[EXTRACTED INFORMATION]
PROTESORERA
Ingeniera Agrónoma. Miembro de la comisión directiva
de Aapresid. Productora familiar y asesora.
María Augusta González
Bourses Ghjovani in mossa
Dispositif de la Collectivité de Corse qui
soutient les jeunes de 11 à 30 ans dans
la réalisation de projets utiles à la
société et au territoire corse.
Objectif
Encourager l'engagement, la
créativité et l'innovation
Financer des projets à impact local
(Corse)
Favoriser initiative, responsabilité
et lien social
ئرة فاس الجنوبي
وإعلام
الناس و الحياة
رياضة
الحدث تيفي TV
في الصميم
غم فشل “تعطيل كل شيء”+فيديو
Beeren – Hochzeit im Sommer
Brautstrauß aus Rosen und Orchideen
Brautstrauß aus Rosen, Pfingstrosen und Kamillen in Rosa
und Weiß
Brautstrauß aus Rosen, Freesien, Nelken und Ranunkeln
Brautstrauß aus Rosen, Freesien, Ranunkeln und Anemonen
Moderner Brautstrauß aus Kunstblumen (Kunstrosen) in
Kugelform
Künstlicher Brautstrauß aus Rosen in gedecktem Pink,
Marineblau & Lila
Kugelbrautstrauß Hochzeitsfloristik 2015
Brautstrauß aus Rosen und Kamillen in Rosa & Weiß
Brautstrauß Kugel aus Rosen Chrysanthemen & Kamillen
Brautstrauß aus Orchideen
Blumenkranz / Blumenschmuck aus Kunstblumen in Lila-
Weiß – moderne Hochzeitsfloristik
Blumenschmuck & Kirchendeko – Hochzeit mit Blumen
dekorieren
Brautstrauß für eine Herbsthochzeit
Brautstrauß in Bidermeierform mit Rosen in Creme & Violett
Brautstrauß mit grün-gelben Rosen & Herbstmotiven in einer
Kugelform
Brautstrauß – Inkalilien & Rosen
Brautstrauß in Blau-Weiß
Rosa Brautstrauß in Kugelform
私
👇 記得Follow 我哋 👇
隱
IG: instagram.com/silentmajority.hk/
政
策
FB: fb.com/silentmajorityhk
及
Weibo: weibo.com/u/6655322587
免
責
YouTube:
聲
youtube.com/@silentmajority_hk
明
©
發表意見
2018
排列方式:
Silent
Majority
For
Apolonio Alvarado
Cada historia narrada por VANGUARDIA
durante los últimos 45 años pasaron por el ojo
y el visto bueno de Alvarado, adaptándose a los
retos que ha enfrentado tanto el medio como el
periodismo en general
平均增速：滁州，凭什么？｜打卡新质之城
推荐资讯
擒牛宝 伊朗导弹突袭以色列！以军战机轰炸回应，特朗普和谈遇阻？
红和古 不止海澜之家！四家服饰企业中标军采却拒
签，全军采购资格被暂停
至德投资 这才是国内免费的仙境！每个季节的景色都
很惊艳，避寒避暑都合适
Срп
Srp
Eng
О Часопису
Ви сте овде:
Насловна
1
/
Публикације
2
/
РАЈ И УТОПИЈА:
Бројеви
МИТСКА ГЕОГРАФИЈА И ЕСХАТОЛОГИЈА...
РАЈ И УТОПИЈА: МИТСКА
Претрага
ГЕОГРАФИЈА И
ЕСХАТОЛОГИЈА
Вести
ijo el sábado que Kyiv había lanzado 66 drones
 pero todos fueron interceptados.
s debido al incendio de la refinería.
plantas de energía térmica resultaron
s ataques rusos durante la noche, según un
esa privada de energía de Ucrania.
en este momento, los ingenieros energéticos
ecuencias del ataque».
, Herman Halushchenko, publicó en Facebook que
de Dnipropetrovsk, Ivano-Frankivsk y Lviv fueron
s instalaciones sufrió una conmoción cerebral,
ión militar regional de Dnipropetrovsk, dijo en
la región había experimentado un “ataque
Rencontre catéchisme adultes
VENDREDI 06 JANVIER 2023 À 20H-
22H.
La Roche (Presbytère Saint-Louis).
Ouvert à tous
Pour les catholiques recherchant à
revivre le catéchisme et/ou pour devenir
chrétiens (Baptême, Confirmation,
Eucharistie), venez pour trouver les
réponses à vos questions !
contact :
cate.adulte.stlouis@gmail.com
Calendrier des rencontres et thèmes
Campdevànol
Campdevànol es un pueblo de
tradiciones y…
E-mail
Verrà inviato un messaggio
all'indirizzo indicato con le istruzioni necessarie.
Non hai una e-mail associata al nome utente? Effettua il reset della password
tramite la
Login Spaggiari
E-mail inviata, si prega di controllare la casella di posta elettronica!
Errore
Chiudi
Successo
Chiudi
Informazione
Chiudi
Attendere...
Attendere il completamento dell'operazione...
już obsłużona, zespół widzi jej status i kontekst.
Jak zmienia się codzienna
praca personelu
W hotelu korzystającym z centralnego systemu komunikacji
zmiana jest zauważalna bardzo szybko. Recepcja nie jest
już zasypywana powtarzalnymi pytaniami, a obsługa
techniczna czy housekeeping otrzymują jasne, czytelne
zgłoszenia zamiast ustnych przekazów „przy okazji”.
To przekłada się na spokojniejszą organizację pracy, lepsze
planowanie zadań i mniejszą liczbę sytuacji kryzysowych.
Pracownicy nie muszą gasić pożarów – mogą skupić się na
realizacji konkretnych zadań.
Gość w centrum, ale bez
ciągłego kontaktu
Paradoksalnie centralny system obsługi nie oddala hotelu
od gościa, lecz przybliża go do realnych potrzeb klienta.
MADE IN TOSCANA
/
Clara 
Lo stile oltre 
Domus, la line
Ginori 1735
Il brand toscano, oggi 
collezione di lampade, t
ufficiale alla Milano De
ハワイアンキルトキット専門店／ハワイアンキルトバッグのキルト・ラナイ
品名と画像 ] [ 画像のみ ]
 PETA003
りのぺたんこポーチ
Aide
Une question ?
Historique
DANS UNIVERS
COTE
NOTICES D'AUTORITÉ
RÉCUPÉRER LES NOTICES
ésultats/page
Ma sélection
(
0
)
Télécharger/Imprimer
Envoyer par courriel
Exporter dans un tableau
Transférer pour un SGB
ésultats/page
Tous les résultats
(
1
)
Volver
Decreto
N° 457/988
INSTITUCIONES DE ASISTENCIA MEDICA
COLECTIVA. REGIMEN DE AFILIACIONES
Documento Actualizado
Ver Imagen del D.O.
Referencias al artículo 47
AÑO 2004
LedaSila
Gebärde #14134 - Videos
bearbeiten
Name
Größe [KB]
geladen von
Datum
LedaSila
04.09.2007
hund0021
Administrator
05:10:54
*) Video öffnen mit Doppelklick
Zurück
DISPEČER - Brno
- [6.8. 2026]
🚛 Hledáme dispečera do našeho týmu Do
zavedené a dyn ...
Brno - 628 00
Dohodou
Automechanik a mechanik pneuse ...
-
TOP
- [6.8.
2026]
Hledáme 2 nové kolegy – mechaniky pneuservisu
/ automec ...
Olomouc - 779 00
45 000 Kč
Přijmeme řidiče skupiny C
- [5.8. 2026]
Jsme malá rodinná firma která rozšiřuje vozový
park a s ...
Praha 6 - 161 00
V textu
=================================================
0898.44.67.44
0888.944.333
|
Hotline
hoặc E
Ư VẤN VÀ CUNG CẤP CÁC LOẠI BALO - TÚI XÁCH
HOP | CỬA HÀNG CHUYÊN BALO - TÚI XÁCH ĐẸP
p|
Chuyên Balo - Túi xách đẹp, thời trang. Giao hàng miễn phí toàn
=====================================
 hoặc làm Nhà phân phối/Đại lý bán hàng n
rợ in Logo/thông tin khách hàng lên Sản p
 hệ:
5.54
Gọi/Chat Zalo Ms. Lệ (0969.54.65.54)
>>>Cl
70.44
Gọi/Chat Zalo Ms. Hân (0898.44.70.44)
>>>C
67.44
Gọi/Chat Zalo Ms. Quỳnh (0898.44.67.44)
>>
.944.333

[WHAT IS REQUIRED] Your task is to transcribe all of the entries word for word.

[SOLUTION BELOW]
PROTESORERA
Ingeniera Agrónoma. Miembro de la comisión directiva
de Aapresid. Productora familiar y asesora.
María Augusta González
Bourses Ghjovani in mossa
Dispositif de la Collectivité de Corse qui
soutient les jeunes de 11 à 30 ans dans
la réalisation de projets utiles à la
société et au territoire corse.
Objectif
Encourager l'engagement, la
créativité et l'innovation
Financer des projets à impact local
(Corse)
Favoriser initiative, responsabilité
et lien social
ئرة فاس الجنوبي
وإعلام
الناس و الحياة
رياضة
الحدث تيفي TV
في الصميم
غم فشل “تعطيل كل شيء”+فيديو
Beeren – Hochzeit im Sommer
Brautstrauß aus Rosen und Orchideen
Brautstrauß aus Rosen, Pfingstrosen und Kamillen in Rosa
und Weiß
Brautstrauß aus Rosen, Freesien, Nelken und Ranunkeln
Brautstrauß aus Rosen, Freesien, Ranunkeln und Anemonen
Moderner Brautstrauß aus Kunstblumen (Kunstrosen) in
Kugelform
Künstlicher Brautstrauß aus Rosen in gedecktem Pink,
Marineblau & Lila
Kugelbrautstrauß Hochzeitsfloristik 2015
Brautstrauß aus Rosen und Kamillen in Rosa & Weiß
Brautstrauß Kugel aus Rosen Chrysanthemen & Kamillen
Brautstrauß aus Orchideen
Blumenkranz / Blumenschmuck aus Kunstblumen in Lila-
Weiß – moderne Hochzeitsfloristik
Blumenschmuck & Kirchendeko – Hochzeit mit Blumen
dekorieren
Brautstrauß für eine Herbsthochzeit
Brautstrauß in Bidermeierform mit Rosen in Creme & Violett
Brautstrauß mit grün-gelben Rosen & Herbstmotiven in einer
Kugelform
Brautstrauß – Inkalilien & Rosen
Brautstrauß in Blau-Weiß
Rosa Brautstrauß in Kugelform
私
👇 記得Follow 我哋 👇
隱
IG: instagram.com/silentmajority.hk/
政
策
FB: fb.com/silentmajorityhk
及
Weibo: weibo.com/u/6655322587
免
責
YouTube:
聲
youtube.com/@silentmajority_hk
明
©
發表意見
2018
排列方式:
Silent
Majority
For
Apolonio Alvarado
Cada historia narrada por VANGUARDIA
durante los últimos 45 años pasaron por el ojo
y el visto bueno de Alvarado, adaptándose a los
retos que ha enfrentado tanto el medio como el
periodismo en general
平均增速：滁州，凭什么？｜打卡新质之城
推荐资讯
擒牛宝 伊朗导弹突袭以色列！以军战机轰炸回应，特朗普和谈遇阻？
红和古 不止海澜之家！四家服饰企业中标军采却拒
签，全军采购资格被暂停
至德投资 这才是国内免费的仙境！每个季节的景色都
很惊艳，避寒避暑都合适
Срп
Srp
Eng
О Часопису
Ви сте овде:
Насловна
1
/
Публикације
2
/
РАЈ И УТОПИЈА:
Бројеви
МИТСКА ГЕОГРАФИЈА И ЕСХАТОЛОГИЈА...
РАЈ И УТОПИЈА: МИТСКА
Претрага
ГЕОГРАФИЈА И
ЕСХАТОЛОГИЈА
Вести
ijo el sábado que Kyiv había lanzado 66 drones
 pero todos fueron interceptados.
s debido al incendio de la refinería.
plantas de energía térmica resultaron
s ataques rusos durante la noche, según un
esa privada de energía de Ucrania.
en este momento, los ingenieros energéticos
ecuencias del ataque».
, Herman Halushchenko, publicó en Facebook que
de Dnipropetrovsk, Ivano-Frankivsk y Lviv fueron
s instalaciones sufrió una conmoción cerebral,
ión militar regional de Dnipropetrovsk, dijo en
la región había experimentado un “ataque
Rencontre catéchisme adultes
VENDREDI 06 JANVIER 2023 À 20H-
22H.
La Roche (Presbytère Saint-Louis).
Ouvert à tous
Pour les catholiques recherchant à
revivre le catéchisme et/ou pour devenir
chrétiens (Baptême, Confirmation,
Eucharistie), venez pour trouver les
réponses à vos questions !
contact :
cate.adulte.stlouis@gmail.com
Calendrier des rencontres et thèmes
Campdevànol
Campdevànol es un pueblo de
tradiciones y…
E-mail
Verrà inviato un messaggio
all'indirizzo indicato con le istruzioni necessarie.
Non hai una e-mail associata al nome utente? Effettua il reset della password
tramite la
Login Spaggiari
E-mail inviata, si prega di controllare la casella di posta elettronica!
Errore
Chiudi
Successo
Chiudi
Informazione
Chiudi
Attendere...
Attendere il completamento dell'operazione...
już obsłużona, zespół widzi jej status i kontekst.
Jak zmienia się codzienna
praca personelu
W hotelu korzystającym z centralnego systemu komunikacji
zmiana jest zauważalna bardzo szybko. Recepcja nie jest
już zasypywana powtarzalnymi pytaniami, a obsługa
techniczna czy housekeeping otrzymują jasne, czytelne
zgłoszenia zamiast ustnych przekazów „przy okazji”.
To przekłada się na spokojniejszą organizację pracy, lepsze
planowanie zadań i mniejszą liczbę sytuacji kryzysowych.
Pracownicy nie muszą gasić pożarów – mogą skupić się na
realizacji konkretnych zadań.
Gość w centrum, ale bez
ciągłego kontaktu
Paradoksalnie centralny system obsługi nie oddala hotelu
od gościa, lecz przybliża go do realnych potrzeb klienta.
MADE IN TOSCANA
/
Clara 
Lo stile oltre 
Domus, la line
Ginori 1735
Il brand toscano, oggi 
collezione di lampade, t
ufficiale alla Milano De
ハワイアンキルトキット専門店／ハワイアンキルトバッグのキルト・ラナイ
品名と画像 ] [ 画像のみ ]
 PETA003
りのぺたんこポーチ
Aide
Une question ?
Historique
DANS UNIVERS
COTE
NOTICES D'AUTORITÉ
RÉCUPÉRER LES NOTICES
ésultats/page
Ma sélection
(
0
)
Télécharger/Imprimer
Envoyer par courriel
Exporter dans un tableau
Transférer pour un SGB
ésultats/page
Tous les résultats
(
1
)
Volver
Decreto
N° 457/988
INSTITUCIONES DE ASISTENCIA MEDICA
COLECTIVA. REGIMEN DE AFILIACIONES
Documento Actualizado
Ver Imagen del D.O.
Referencias al artículo 47
AÑO 2004
LedaSila
Gebärde #14134 - Videos
bearbeiten
Name
Größe [KB]
geladen von
Datum
LedaSila
04.09.2007
hund0021
Administrator
05:10:54
*) Video öffnen mit Doppelklick
Zurück
DISPEČER - Brno
- [6.8. 2026]
🚛 Hledáme dispečera do našeho týmu Do
zavedené a dyn ...
Brno - 628 00
Dohodou
Automechanik a mechanik pneuse ...
-
TOP
- [6.8.
2026]
Hledáme 2 nové kolegy – mechaniky pneuservisu
/ automec ...
Olomouc - 779 00
45 000 Kč
Přijmeme řidiče skupiny C
- [5.8. 2026]
Jsme malá rodinná firma která rozšiřuje vozový
park a s ...
Praha 6 - 161 00
V textu
=================================================
0898.44.67.44
0888.944.333
|
Hotline
hoặc E
Ư VẤN VÀ CUNG CẤP CÁC LOẠI BALO - TÚI XÁCH
HOP | CỬA HÀNG CHUYÊN BALO - TÚI XÁCH ĐẸP
p|
Chuyên Balo - Túi xách đẹp, thời trang. Giao hàng miễn phí toàn
=====================================
 hoặc làm Nhà phân phối/Đại lý bán hàng n
rợ in Logo/thông tin khách hàng lên Sản p
 hệ:
5.54
Gọi/Chat Zalo Ms. Lệ (0969.54.65.54)
>>>Cl
70.44
Gọi/Chat Zalo Ms. Hân (0898.44.70.44)
>>>C
67.44
Gọi/Chat Zalo Ms. Quỳnh (0898.44.67.44)
>>
.944.333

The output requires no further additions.